Fishing Basics – Some Hook Styles and Purposes
In the beginning, all one needs in fishing is a hook and a line. But today different fishing conditions require different tackle, and hook styles were invented in reply to fit them. Yet even so, many styles are multifunctional although developed for their own particular purposes. Therefore we shall discuss only the general styles though variations for each exist in the fishing industry.
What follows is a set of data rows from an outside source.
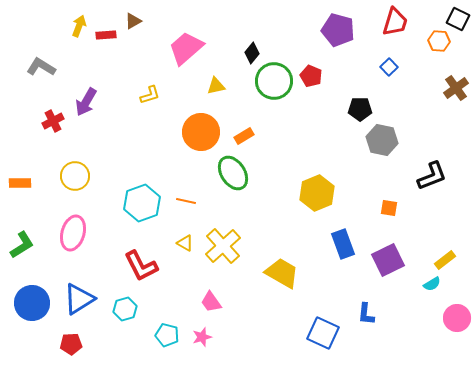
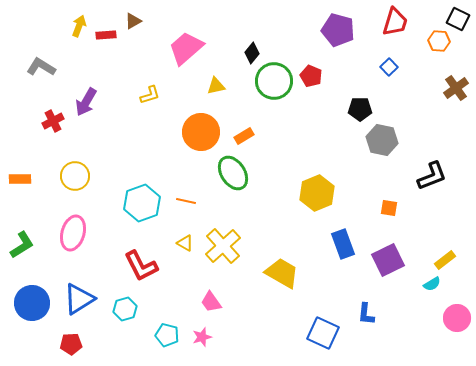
orange rectangle at (20, 183): moved 4 px up
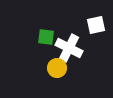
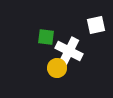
white cross: moved 3 px down
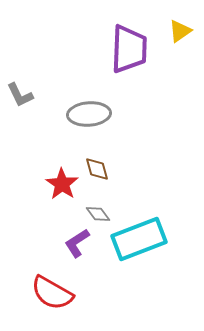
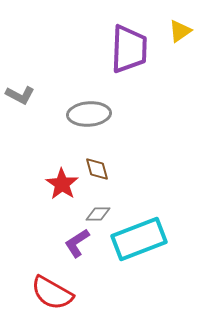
gray L-shape: rotated 36 degrees counterclockwise
gray diamond: rotated 55 degrees counterclockwise
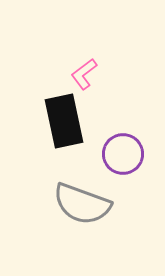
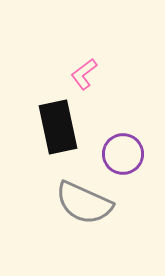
black rectangle: moved 6 px left, 6 px down
gray semicircle: moved 2 px right, 1 px up; rotated 4 degrees clockwise
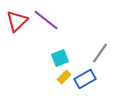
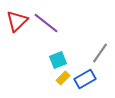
purple line: moved 3 px down
cyan square: moved 2 px left, 2 px down
yellow rectangle: moved 1 px left, 1 px down
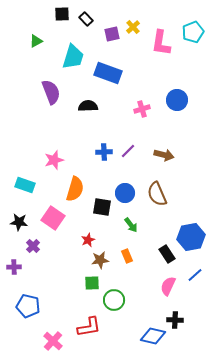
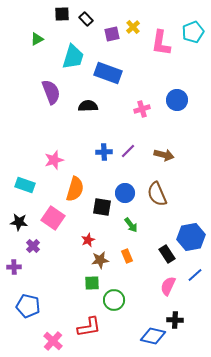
green triangle at (36, 41): moved 1 px right, 2 px up
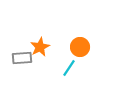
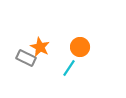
orange star: rotated 18 degrees counterclockwise
gray rectangle: moved 4 px right; rotated 30 degrees clockwise
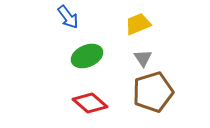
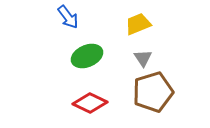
red diamond: rotated 16 degrees counterclockwise
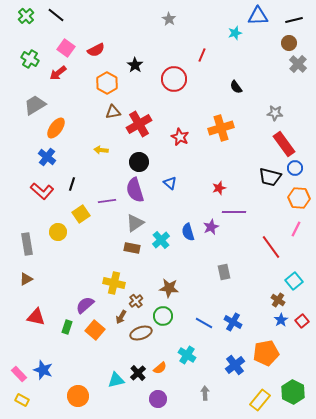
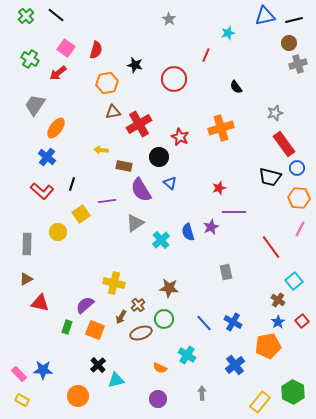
blue triangle at (258, 16): moved 7 px right; rotated 10 degrees counterclockwise
cyan star at (235, 33): moved 7 px left
red semicircle at (96, 50): rotated 48 degrees counterclockwise
red line at (202, 55): moved 4 px right
gray cross at (298, 64): rotated 30 degrees clockwise
black star at (135, 65): rotated 21 degrees counterclockwise
orange hexagon at (107, 83): rotated 20 degrees clockwise
gray trapezoid at (35, 105): rotated 25 degrees counterclockwise
gray star at (275, 113): rotated 21 degrees counterclockwise
black circle at (139, 162): moved 20 px right, 5 px up
blue circle at (295, 168): moved 2 px right
purple semicircle at (135, 190): moved 6 px right; rotated 15 degrees counterclockwise
pink line at (296, 229): moved 4 px right
gray rectangle at (27, 244): rotated 10 degrees clockwise
brown rectangle at (132, 248): moved 8 px left, 82 px up
gray rectangle at (224, 272): moved 2 px right
brown cross at (136, 301): moved 2 px right, 4 px down
green circle at (163, 316): moved 1 px right, 3 px down
red triangle at (36, 317): moved 4 px right, 14 px up
blue star at (281, 320): moved 3 px left, 2 px down
blue line at (204, 323): rotated 18 degrees clockwise
orange square at (95, 330): rotated 18 degrees counterclockwise
orange pentagon at (266, 353): moved 2 px right, 7 px up
orange semicircle at (160, 368): rotated 64 degrees clockwise
blue star at (43, 370): rotated 18 degrees counterclockwise
black cross at (138, 373): moved 40 px left, 8 px up
gray arrow at (205, 393): moved 3 px left
yellow rectangle at (260, 400): moved 2 px down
Round hooks. These are the egg hooks and tuna circle hooks. The egg hook is a small short-shanked hook with a turned-out or turned-in eye almost exclusively used in river or lake fishing for trout using salmon egg as bait. Since salmon eggs bounce along the river bottom as they drift with the current, egg hooks are used so as not to impair this movement and impart an unnatural look to the bait eggs.
Tuna hooks are almost circular hooks with just holes in the shank-end for the eyes, and a curved-in point. Contrary to its name, these are not for tuna fishing but mostly used for deepwater bottom fishing. The circular configuration makes it difficult for the hooked fish to dislodge the hook once caught due to three barriers: the barb, the turned-in point and the shank end. Theoretically, circle hooks do not catch the fish in the gut or throat, but in the mouth, so that releasing them is easier.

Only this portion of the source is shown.